*** Opening DATA FOR REVIEW ***
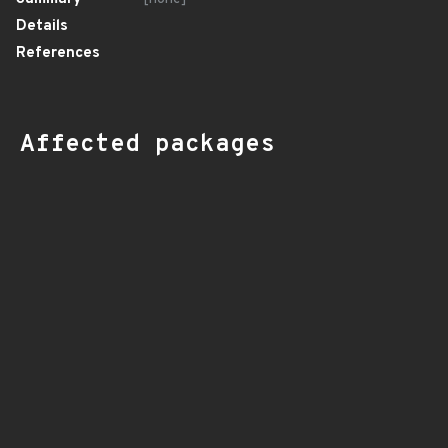
Details
References
Affected packages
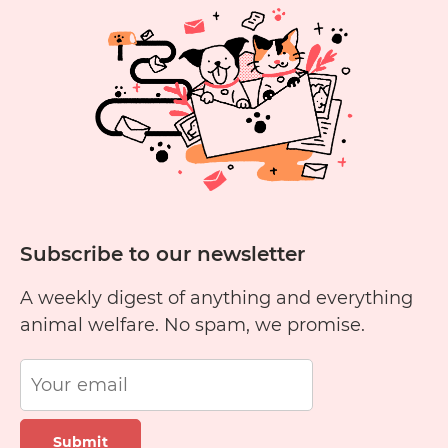
newsletter
Subscribe to our newsletter
A weekly digest of anything and everything
animal welfare. No spam, we promise.
Submit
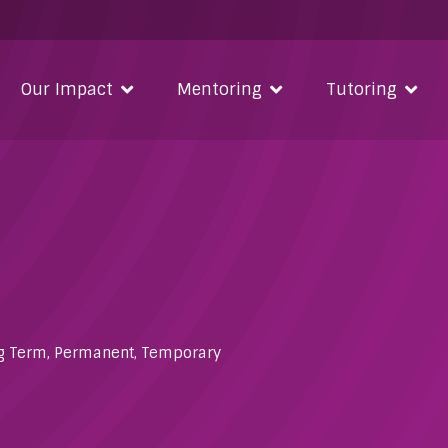
Our Impact
Mentoring
Tutoring
g Term
,
Permanent
,
Temporary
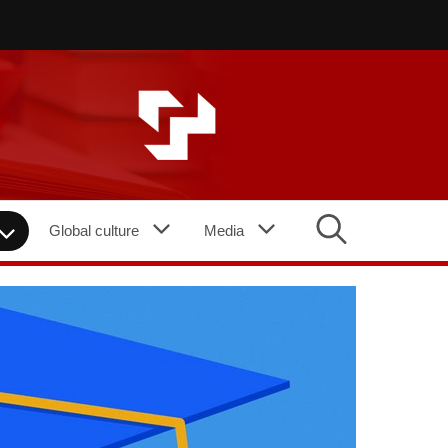
Global culture
Media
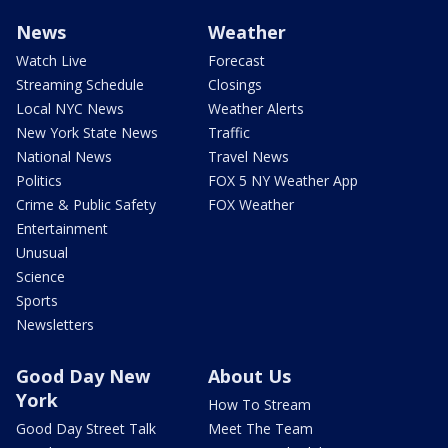
News
Weather
Watch Live
Forecast
Streaming Schedule
Closings
Local NYC News
Weather Alerts
New York State News
Traffic
National News
Travel News
Politics
FOX 5 NY Weather App
Crime & Public Safety
FOX Weather
Entertainment
Unusual
Science
Sports
Newsletters
Good Day New
About Us
York
How To Stream
Good Day Street Talk
Meet The Team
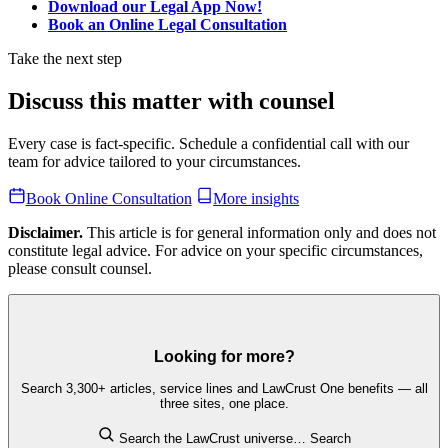
Download our Legal App Now!
Book an Online Legal Consultation
Take the next step
Discuss this matter with counsel
Every case is fact-specific. Schedule a confidential call with our
team for advice tailored to your circumstances.
Book Online Consultation
More insights
Disclaimer.
This article is for general information only and does not
constitute legal advice. For advice on your specific circumstances,
please consult counsel.
Looking for more?
Search 3,300+ articles, service lines and LawCrust One benefits — all
three sites, one place.
Search the LawCrust universe…
Search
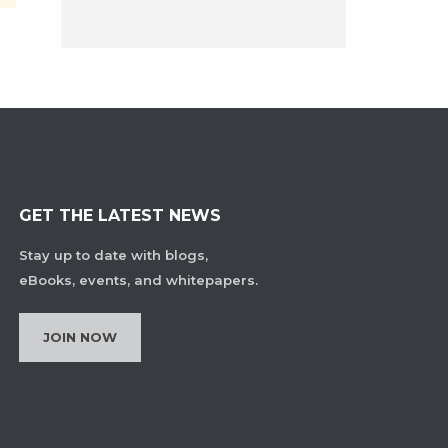
GET THE LATEST NEWS
Stay up to date with blogs,
eBooks, events, and whitepapers.
JOIN NOW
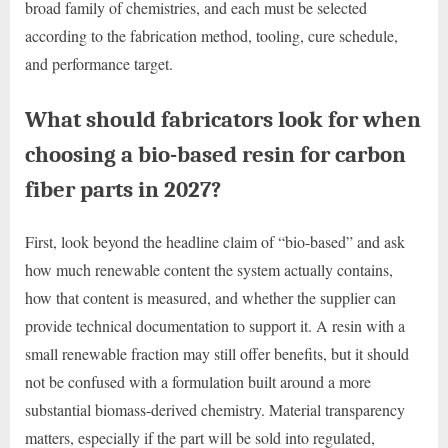
broad family of chemistries, and each must be selected
according to the fabrication method, tooling, cure schedule,
and performance target.
What should fabricators look for when
choosing a bio-based resin for carbon
fiber parts in 2027?
First, look beyond the headline claim of “bio-based” and ask
how much renewable content the system actually contains,
how that content is measured, and whether the supplier can
provide technical documentation to support it. A resin with a
small renewable fraction may still offer benefits, but it should
not be confused with a formulation built around a more
substantial biomass-derived chemistry. Material transparency
matters, especially if the part will be sold into regulated,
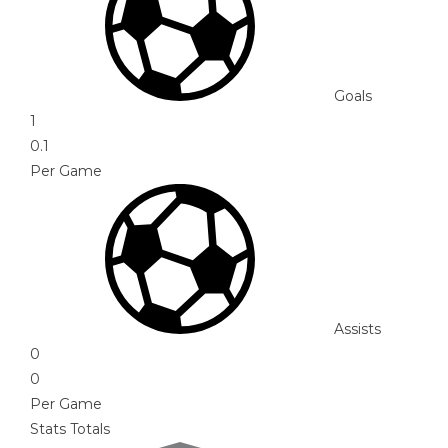
Goals
1
0.1
Per Game
Assists
0
0
Per Game
Stats Totals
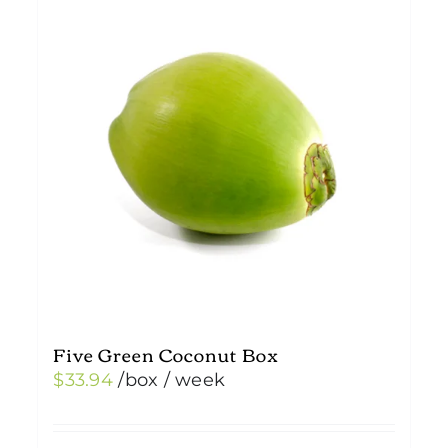
Five Green Coconut Box
$
33.94
/box
/ week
*** Closing DATA FOR REVIEW ***
### PROBLEM DESCRIPTION
Reproduce, word for word, only the lines in the records above from the line with "eBooks, events, and whitepapers." through the line with "small renewable fraction", including both ends; omit the pictures.

### OUTPUT
eBooks, events, and whitepapers.
JOIN NOW
broad family of chemistries, and each must be selected
according to the fabrication method, tooling, cure schedule,
and performance target.
What should fabricators look for when
choosing a bio-based resin for carbon
fiber parts in 2027?
First, look beyond the headline claim of “bio-based” and ask
how much renewable content the system actually contains,
how that content is measured, and whether the supplier can
provide technical documentation to support it. A resin with a
small renewable fraction may still offer benefits, but it should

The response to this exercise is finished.